ゴア 一般の人々の意識は劇的に高まったと思います。しかしそれと同時に、世界の化石燃料への依存度は高まり続けました。エネルギーの80%を化石燃料から得ています。なぜなら経済が成長し、人口が増えているからです。しかし、危機意識の高まりが、化石燃料に依存し続けてきた国の政策を転換させるポイントに近づいています。

 危機意識は世界に広がっています。インドネシアやフィリピン、ベトナム、アフリカ諸国などでは、政府はなぜ石炭への依存度を高めるために納税者のお金を使って補助金を出しているのか、多くの人々が政府に疑問を投げかけています。

 納税者のお金を使って、未来の人類の文明に深刻な損害を与えることに対し積極的に助成している国は、世界中で3つしかありません。日本、中国、韓国です。この政策を継続することが賢明かどうかについて、日本の人々も疑問を呈することを願っています。

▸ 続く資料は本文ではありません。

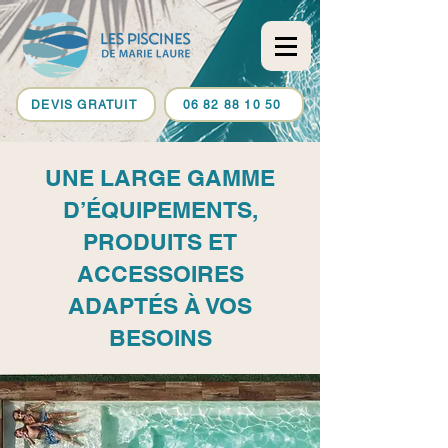
DEVIS GRATUIT
06 82 88 10 50
​UNE LARGE GAMME
D’ÉQUIPEMENTS,
PRODUITS ET
ACCESSOIRES
ADAPTÉS À VOS
BESOINS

 今、起こりつつある大きな変化があります。太陽光や風力による発電のコストの劇的な減少です。石炭火力発電所は数年後には競争力を失って「座礁資産」になる危険があります。サブプライム住宅ローンが座礁資産になったのと同じです。回避しなければならない大きな経済的リスクであると警告することも私のメッセージの一つです。

大胆な政策転換が必要

――リーマン・ショックのことですね。

ゴア 全世界に被害をもたらした2007~08年の金融危機です。返済できない人々に何百万件ものサブプライム住宅ローンが提供されました。しかし、銀行はサブプライム住宅ローンをまとめて世界の市場で売ることによって利益を得ました。これらの住宅ローンに価値がないと人々が気づいたのは数年後のことで、そのときはすでに遅過ぎました。これが金融危機の原因です。

 現在、これと非常に似通ったことが、はるかに大きなスケールで起こっています。再生可能エネルギーによる発電コストがあまりにも急速に下がっているため、今、石炭やガスを使った火力発電所に投資すれば、数年後に座礁資産になるリスクがあります。実際、すでに世界中で石炭への投資の42%は座礁資産になっています。

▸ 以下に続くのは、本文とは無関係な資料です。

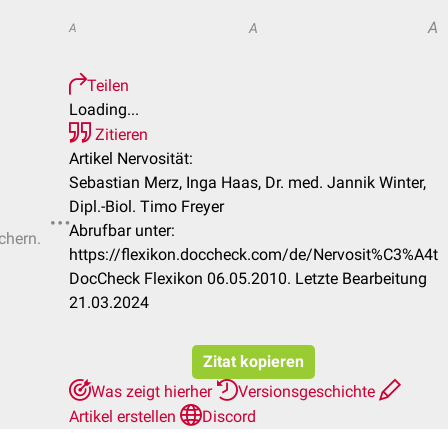
A
A
A
Teilen
Loading...
Zitieren
Artikel Nervosität:
Sebastian Merz, Inga Haas, Dr. med. Jannik Winter,
Dipl.-Biol. Timo Freyer
Abrufbar unter:
chern.
https://flexikon.doccheck.com/de/Nervosit%C3%A4t
DocCheck Flexikon 06.05.2010. Letzte Bearbeitung
21.03.2024
Zitat kopieren
Was zeigt hierher
Versionsgeschichte
Artikel erstellen
Discord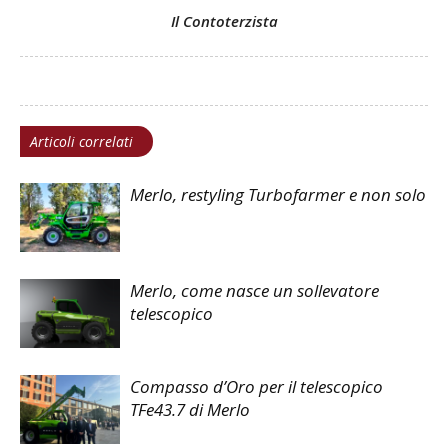
Il Contoterzista
Articoli correlati
Merlo, restyling Turbofarmer e non solo
Merlo, come nasce un sollevatore
telescopico
Compasso d’Oro per il telescopico
TFe43.7 di Merlo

 2018年、7万1000人(編集部注:日本で2018年8月5日までに熱中症で救急搬送された数)が病院に行く原因となり、2019年もさらに大勢の人が被害にあった猛暑は、地球の温暖化が引き起こしたものです。日本の科学者たちが行った研究によると、石炭などの化石燃料を燃やしたことによる地球温暖化がなければ起こらなかったことです。台風が以前より強く、破壊的になったのも、地球温暖化によって閉じ込められた熱の大部分が海に運ばれたことによるものです。

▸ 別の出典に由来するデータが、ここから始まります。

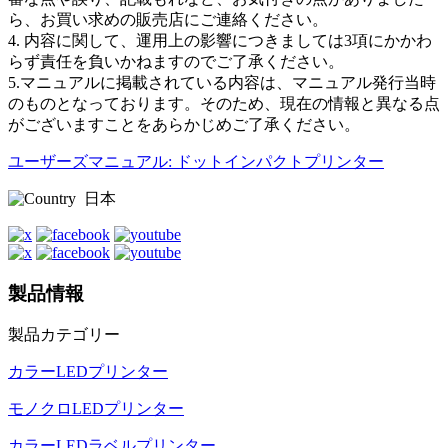
ら、お買い求めの販売店にご連絡ください。
4. 内容に関して、運用上の影響につきましては3項にかかわ
らず責任を負いかねますのでご了承ください。
5.マニュアルに掲載されている内容は、マニュアル発行当時
のものとなっております。そのため、現在の情報と異なる点
がございますことをあらかじめご了承ください。
ユーザーズマニュアル: ドットインパクトプリンター
日本
製品情報
製品カテゴリー
カラーLEDプリンター
モノクロLEDプリンター
カラーLEDラベルプリンター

 さらに、グリーンランドや南極大陸の氷が溶けているため、以前より急速に海面が上昇しており、上昇率も年々高くなっています。ここ東京では、2℃の気温上昇によって引き起こされる海面上昇により、1兆ドルの資産が危険にさらされます。

 熱帯病は、日本やアメリカなど北半球の地域に広まっています。デング熱を媒介する蚊が、都内の公園で5年前に発見されました。過去には私たちを脅かしていなかったその他の熱帯病が、今はアメリカや日本で脅威となっています。

 このような結果がもたらされることは科学者らが20年前に言っていたことです。今、気候危機に対処しなければ将来になにが起こるのか。科学者が鳴らす警鐘にもっと注意を払うべきだと私は思います。

 日本は、アメリカ、中国、ヨーロッパとともに、リーダーシップを発揮することを世界から求められている国です。石炭関連産業の抗議が強くても、私たちは乗り越えなければなりません。

 石炭を燃やすことは地球温暖化の原因になるだけでなく、世界中で毎年900万人が死亡する大気汚染の原因にもなっています。つまり、健康のためにも、経済のためにも、競争力のためにも、道徳的理由のためにも私たちは変革を進めなければならないのです。私たちは、若い世代の人々に、あなたの未来を破壊することはしないと言えるようにすべきです。

――日本企業はさまざまなテクノロジーによって環境問題、気候問題に取り組む潜在的な力を持っていると思います。今後、それが実現するでしょうか?

ゴア そうですね、日本企業の高い技術力による成功は、長年にわたって世界中の人々を感心させてきました。ただ、私の国と同様に、石炭や石油に依存してきた旧来型産業の政治的な影響力を重視しすぎて、政府は未来についての明確なビジョンではなく、過去の教訓に基づいて政策を立てることがあります。

 太陽光や風力による発電のコストは、年々下がっています。バッテリーや電気自動車(EV)の効率化やさまざまな改善のためのコストも同様です。これらのテクノロジーは、もちろん未来の要です。しかし、先ほどお話したように、古い産業が持つ政治的影響力のために、未来の産業が不利になることがあると思います。